**Data shown**
────────────────────

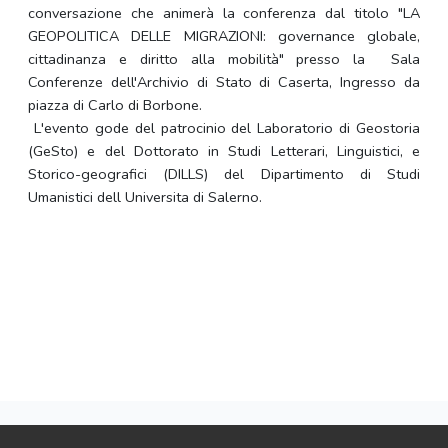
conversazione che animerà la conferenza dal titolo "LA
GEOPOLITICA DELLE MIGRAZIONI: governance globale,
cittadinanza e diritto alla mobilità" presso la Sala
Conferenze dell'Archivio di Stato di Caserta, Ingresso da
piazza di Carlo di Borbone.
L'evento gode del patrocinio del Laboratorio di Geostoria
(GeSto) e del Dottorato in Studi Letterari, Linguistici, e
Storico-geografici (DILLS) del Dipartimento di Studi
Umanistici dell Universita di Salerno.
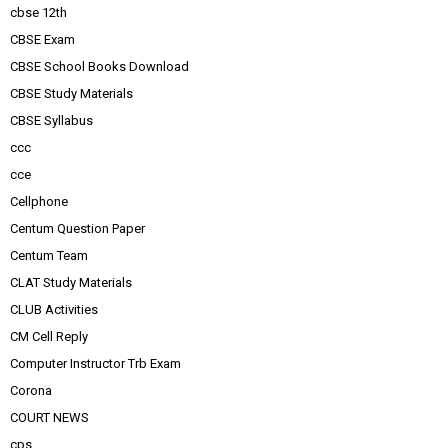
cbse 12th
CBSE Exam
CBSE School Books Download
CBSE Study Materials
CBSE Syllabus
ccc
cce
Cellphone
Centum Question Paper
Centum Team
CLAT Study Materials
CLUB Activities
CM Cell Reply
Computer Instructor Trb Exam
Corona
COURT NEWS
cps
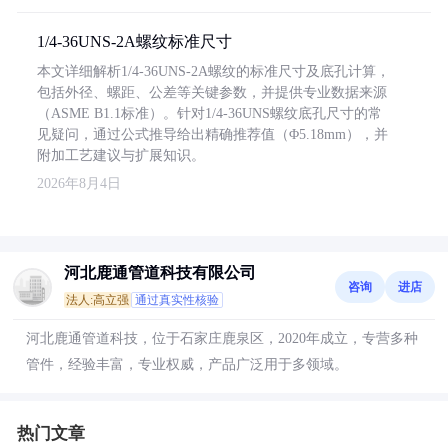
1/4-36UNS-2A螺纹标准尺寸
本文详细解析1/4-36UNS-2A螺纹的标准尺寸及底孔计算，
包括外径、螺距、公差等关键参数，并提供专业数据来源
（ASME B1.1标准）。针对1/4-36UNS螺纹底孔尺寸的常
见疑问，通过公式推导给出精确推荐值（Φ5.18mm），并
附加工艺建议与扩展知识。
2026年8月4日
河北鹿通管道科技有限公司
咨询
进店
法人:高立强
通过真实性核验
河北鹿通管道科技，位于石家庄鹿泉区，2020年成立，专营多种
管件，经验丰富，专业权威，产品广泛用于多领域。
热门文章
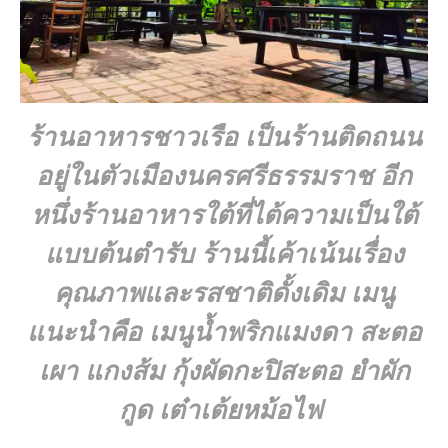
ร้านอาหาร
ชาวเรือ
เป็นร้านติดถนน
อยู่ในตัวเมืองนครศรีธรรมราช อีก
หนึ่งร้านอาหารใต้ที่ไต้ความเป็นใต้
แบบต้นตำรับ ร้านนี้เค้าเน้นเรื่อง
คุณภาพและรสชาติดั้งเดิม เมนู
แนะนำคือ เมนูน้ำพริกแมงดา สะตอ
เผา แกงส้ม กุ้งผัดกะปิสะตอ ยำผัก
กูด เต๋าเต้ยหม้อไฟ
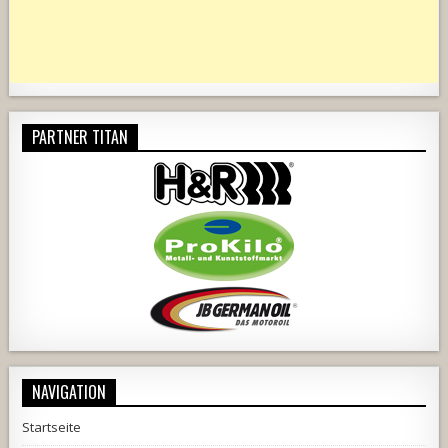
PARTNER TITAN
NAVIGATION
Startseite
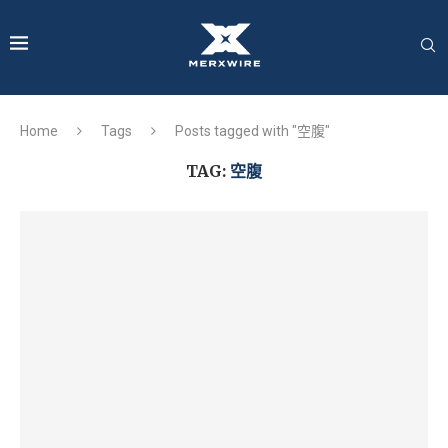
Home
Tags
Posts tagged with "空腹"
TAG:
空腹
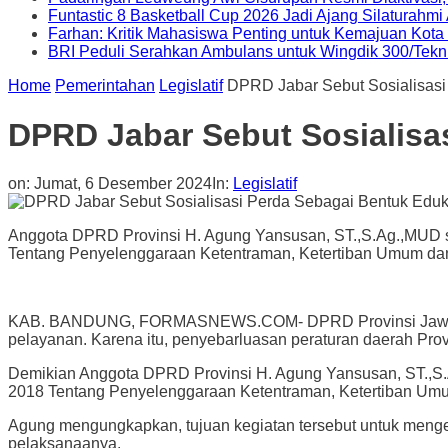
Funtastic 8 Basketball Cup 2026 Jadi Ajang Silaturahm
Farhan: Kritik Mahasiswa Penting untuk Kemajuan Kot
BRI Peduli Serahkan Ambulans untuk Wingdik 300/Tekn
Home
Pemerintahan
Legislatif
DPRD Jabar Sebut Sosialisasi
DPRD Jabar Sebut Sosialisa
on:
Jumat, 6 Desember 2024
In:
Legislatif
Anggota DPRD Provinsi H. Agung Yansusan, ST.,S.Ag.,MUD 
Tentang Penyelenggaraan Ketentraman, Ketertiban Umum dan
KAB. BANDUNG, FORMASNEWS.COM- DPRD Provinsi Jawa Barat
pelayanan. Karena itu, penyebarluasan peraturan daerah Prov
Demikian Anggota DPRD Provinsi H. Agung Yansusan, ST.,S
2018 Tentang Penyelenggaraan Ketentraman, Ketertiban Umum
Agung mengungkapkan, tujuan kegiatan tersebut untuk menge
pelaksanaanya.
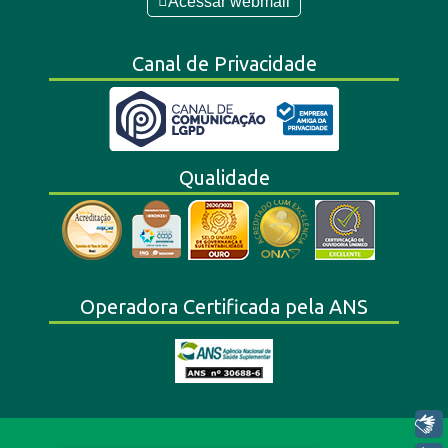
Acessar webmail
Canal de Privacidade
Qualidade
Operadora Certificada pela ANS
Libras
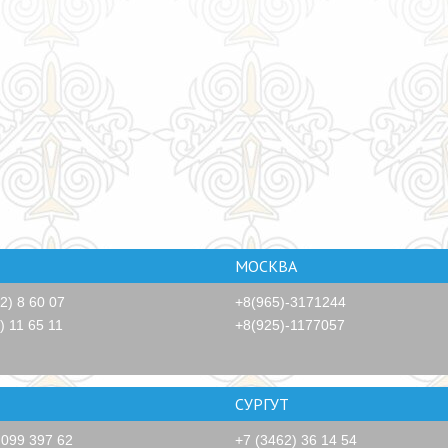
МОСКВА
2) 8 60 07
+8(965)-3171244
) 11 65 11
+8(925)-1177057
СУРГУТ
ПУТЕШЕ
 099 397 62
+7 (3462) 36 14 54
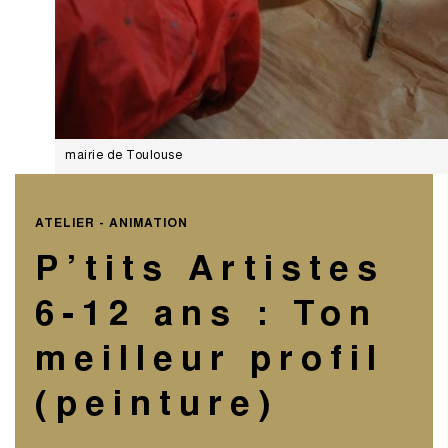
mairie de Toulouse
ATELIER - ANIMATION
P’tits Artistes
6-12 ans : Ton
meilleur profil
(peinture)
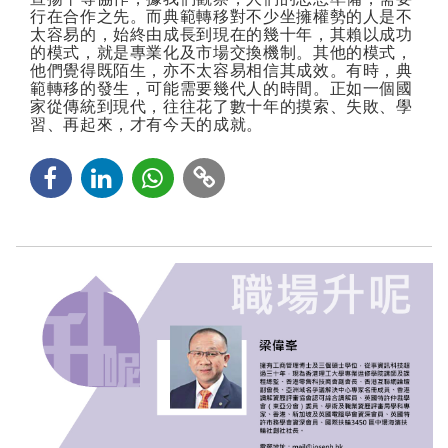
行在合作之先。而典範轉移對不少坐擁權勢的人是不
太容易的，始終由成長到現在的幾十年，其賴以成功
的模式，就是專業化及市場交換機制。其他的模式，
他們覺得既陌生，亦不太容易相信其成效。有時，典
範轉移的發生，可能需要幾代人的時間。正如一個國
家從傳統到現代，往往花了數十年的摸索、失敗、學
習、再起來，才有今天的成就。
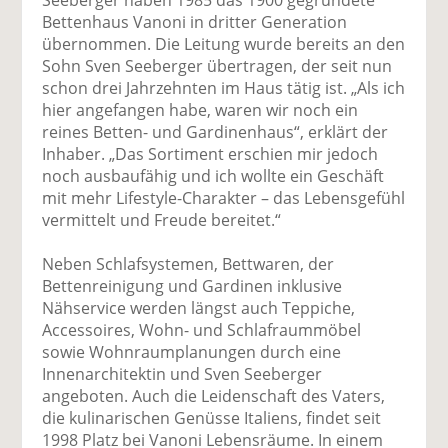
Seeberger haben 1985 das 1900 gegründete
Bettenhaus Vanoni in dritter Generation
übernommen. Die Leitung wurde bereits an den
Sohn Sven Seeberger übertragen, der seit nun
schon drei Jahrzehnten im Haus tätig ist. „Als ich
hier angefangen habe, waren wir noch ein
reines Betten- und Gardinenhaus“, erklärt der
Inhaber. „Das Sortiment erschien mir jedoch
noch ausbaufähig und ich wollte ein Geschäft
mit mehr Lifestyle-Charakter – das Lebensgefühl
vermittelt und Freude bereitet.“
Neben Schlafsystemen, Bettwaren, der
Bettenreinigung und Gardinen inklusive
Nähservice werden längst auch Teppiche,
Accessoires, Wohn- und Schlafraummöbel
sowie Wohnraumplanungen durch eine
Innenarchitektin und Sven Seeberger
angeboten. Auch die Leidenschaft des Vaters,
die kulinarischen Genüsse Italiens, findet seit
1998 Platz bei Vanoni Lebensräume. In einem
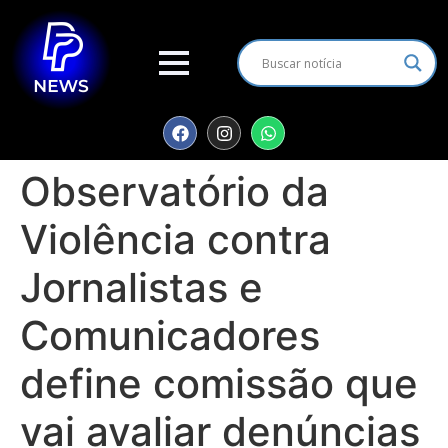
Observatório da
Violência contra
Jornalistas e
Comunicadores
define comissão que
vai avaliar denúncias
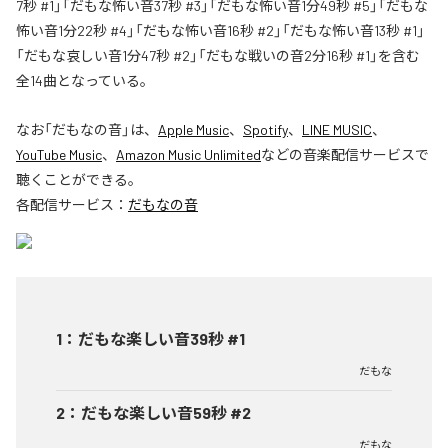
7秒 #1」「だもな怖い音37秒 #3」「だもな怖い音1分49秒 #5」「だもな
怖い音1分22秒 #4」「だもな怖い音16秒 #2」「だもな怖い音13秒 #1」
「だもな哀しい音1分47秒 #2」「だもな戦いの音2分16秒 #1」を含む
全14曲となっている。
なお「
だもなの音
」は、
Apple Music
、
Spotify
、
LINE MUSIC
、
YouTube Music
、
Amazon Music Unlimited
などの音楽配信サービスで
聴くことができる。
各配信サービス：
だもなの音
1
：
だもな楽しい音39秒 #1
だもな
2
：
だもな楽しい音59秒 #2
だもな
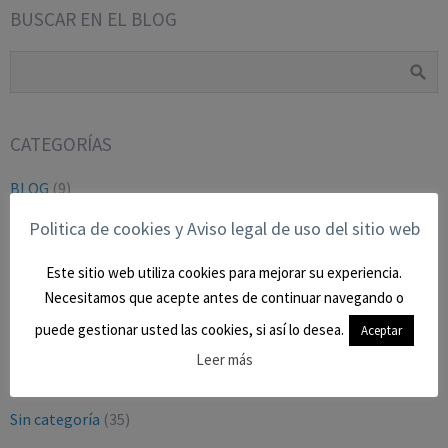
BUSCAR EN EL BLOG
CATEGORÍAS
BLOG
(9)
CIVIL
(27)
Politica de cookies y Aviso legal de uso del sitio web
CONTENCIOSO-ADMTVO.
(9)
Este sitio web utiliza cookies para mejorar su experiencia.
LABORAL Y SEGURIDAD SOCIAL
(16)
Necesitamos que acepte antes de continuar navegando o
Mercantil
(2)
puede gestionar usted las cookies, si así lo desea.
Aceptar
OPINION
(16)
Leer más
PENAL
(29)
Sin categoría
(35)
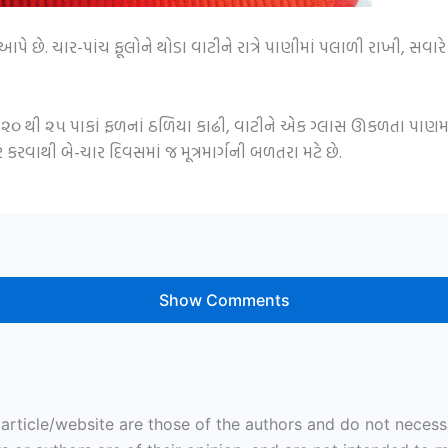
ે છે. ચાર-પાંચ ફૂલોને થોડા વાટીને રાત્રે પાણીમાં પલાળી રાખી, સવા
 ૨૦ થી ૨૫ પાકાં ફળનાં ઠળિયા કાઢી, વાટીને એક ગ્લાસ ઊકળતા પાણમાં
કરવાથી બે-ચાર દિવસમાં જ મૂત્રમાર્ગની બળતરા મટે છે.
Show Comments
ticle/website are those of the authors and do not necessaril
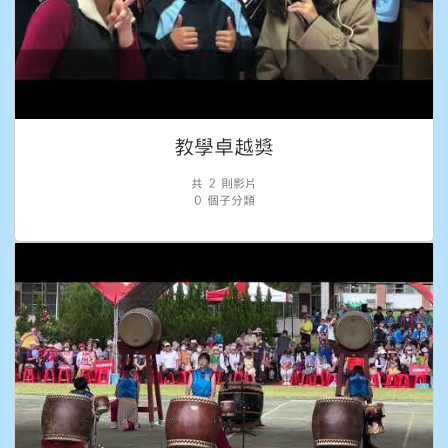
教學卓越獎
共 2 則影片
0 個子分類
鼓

────────────────────

**Problem to solve**
Every line that contains the string "Ketentraman" should be copied from the records.

**Answer space**
Tentang Penyelenggaraan Ketentraman, Ketertiban Umum dan
2018 Tentang Penyelenggaraan Ketentraman, Ketertiban Umum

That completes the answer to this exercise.